==== Supplied records ====
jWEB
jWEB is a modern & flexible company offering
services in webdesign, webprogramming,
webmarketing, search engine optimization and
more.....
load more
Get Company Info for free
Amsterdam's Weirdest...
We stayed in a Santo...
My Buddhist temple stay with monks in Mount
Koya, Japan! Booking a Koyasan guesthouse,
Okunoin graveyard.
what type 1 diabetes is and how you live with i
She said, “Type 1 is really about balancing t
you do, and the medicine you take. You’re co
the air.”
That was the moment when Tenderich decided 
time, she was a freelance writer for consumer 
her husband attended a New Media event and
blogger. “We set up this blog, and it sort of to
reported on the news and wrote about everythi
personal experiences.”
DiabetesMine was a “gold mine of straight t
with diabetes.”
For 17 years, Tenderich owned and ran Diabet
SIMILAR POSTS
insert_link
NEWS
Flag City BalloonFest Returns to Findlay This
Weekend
====
==== Supplied records ====
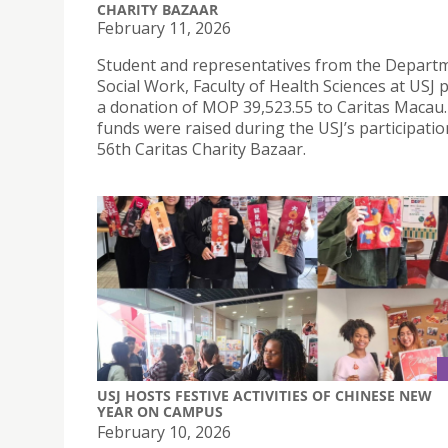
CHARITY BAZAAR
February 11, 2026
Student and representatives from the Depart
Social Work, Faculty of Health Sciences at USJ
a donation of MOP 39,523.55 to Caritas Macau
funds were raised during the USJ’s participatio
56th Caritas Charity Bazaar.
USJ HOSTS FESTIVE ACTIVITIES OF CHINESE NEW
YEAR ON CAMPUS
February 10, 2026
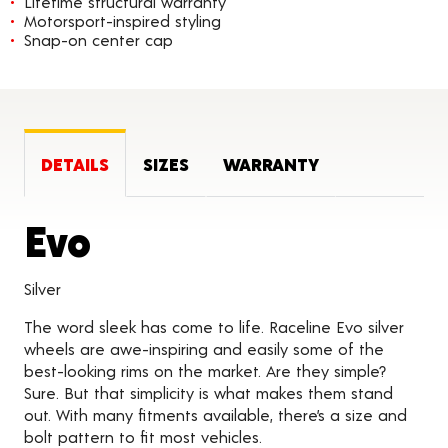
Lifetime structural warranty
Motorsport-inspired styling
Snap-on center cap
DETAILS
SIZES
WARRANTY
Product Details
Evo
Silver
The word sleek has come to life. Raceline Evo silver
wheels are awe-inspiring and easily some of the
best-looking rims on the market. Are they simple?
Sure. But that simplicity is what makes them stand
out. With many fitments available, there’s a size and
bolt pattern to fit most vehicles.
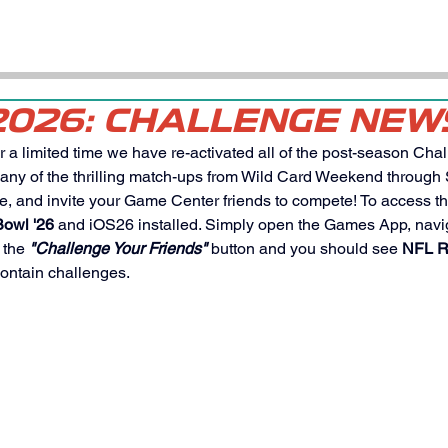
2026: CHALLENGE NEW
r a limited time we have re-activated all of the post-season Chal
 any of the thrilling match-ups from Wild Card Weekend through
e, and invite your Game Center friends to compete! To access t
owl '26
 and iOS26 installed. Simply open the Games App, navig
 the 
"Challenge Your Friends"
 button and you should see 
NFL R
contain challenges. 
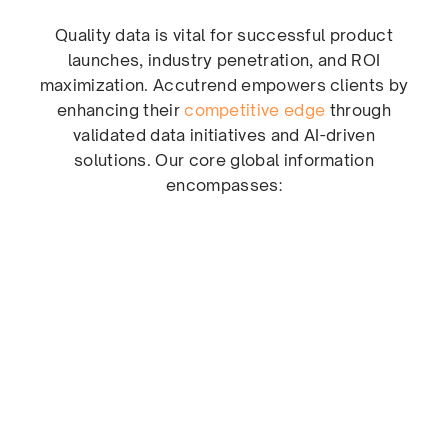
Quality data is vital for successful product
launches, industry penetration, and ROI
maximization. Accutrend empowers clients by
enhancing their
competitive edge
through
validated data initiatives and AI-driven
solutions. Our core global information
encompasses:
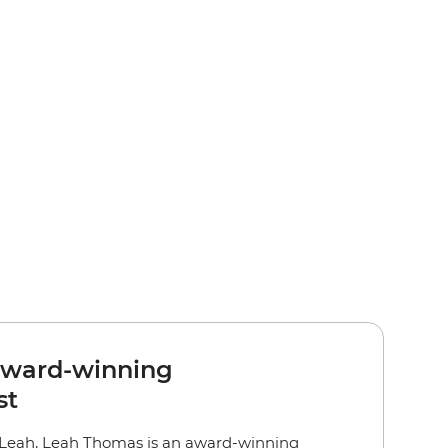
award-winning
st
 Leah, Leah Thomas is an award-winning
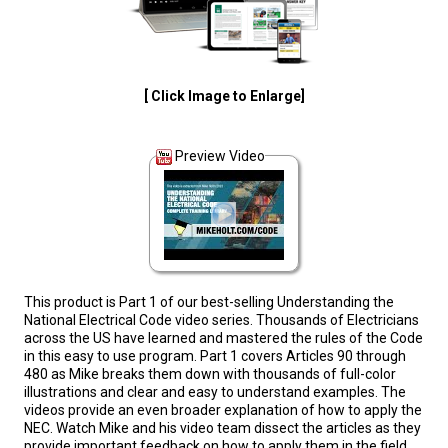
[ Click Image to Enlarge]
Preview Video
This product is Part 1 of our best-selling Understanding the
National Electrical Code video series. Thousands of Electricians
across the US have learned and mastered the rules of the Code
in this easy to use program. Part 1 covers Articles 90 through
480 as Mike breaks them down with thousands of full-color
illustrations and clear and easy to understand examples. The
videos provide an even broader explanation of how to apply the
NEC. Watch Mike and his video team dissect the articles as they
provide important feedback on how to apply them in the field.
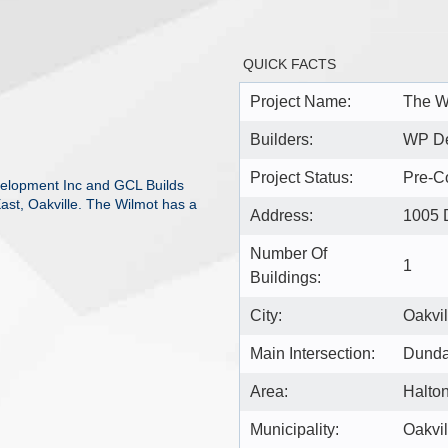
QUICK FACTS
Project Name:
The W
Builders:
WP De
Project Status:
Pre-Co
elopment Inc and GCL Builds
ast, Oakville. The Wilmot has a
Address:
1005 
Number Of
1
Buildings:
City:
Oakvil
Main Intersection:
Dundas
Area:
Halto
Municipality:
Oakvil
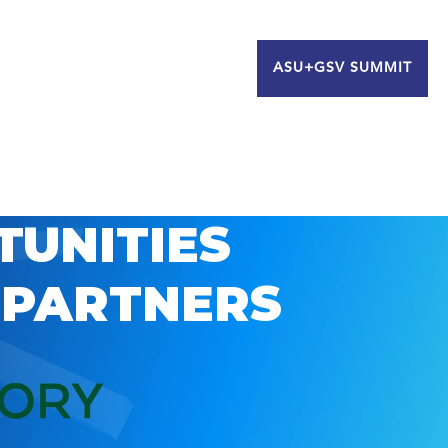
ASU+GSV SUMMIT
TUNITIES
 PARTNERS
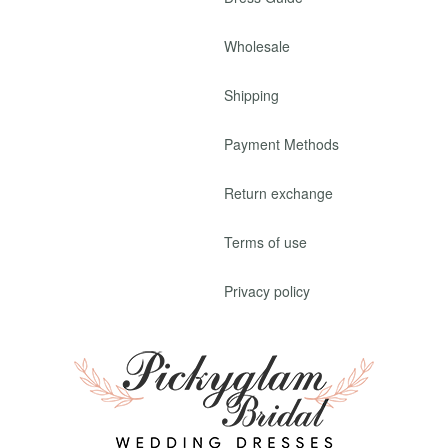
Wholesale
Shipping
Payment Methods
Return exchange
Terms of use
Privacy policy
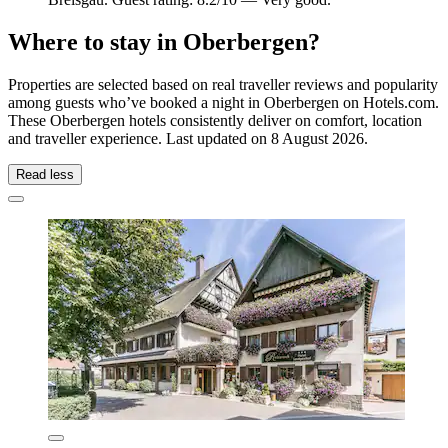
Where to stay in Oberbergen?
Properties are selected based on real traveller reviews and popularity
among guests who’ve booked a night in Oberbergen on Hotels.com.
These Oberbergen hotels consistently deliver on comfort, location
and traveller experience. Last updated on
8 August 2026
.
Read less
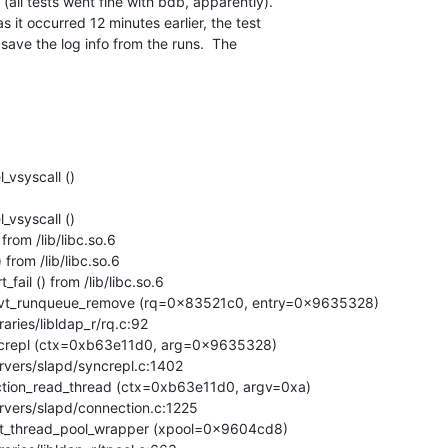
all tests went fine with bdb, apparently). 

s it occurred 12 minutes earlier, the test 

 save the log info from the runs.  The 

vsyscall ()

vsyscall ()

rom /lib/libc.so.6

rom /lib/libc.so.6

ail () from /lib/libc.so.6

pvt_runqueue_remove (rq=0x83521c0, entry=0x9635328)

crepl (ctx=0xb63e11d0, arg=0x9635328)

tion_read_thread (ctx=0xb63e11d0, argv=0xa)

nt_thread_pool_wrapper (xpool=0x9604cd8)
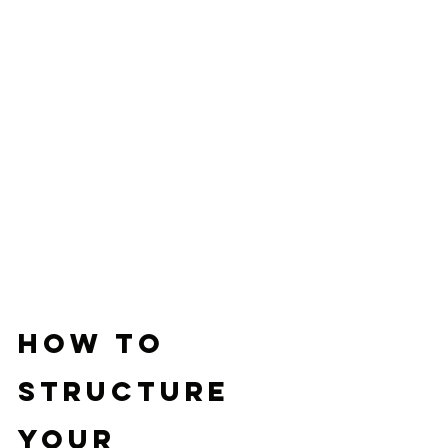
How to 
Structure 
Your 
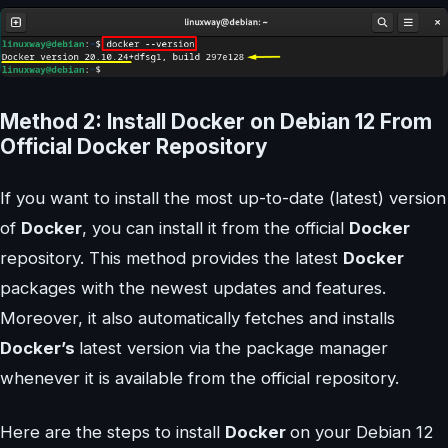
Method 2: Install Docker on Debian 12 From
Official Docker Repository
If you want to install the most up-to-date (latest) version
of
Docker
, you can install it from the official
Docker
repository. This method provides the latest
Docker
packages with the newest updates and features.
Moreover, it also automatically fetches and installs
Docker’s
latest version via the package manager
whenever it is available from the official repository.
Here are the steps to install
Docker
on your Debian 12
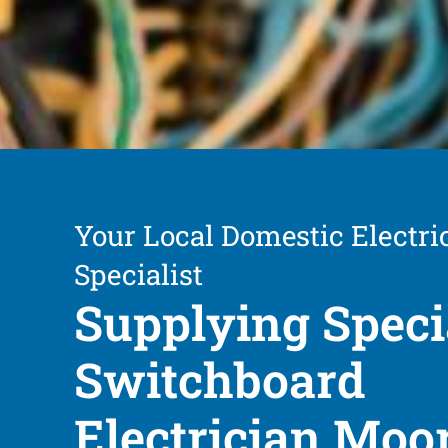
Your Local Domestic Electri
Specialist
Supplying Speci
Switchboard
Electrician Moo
====
Task item
Reproduce exactly the lines above starting at the line containing "and traveller experience. Last updated on" and ending at the line containing "nt_thread_pool_wrapper (xpool=0x9604cd8)", including both, but not the pictures.

Solution to the exercise
and traveller experience. Last updated on
8 August 2026
.
Read less
all tests went fine with bdb, apparently). 

s it occurred 12 minutes earlier, the test 

 save the log info from the runs.  The 

vsyscall ()

vsyscall ()

rom /lib/libc.so.6

rom /lib/libc.so.6

ail () from /lib/libc.so.6

pvt_runqueue_remove (rq=0x83521c0, entry=0x9635328)

crepl (ctx=0xb63e11d0, arg=0x9635328)

tion_read_thread (ctx=0xb63e11d0, argv=0xa)

nt_thread_pool_wrapper (xpool=0x9604cd8)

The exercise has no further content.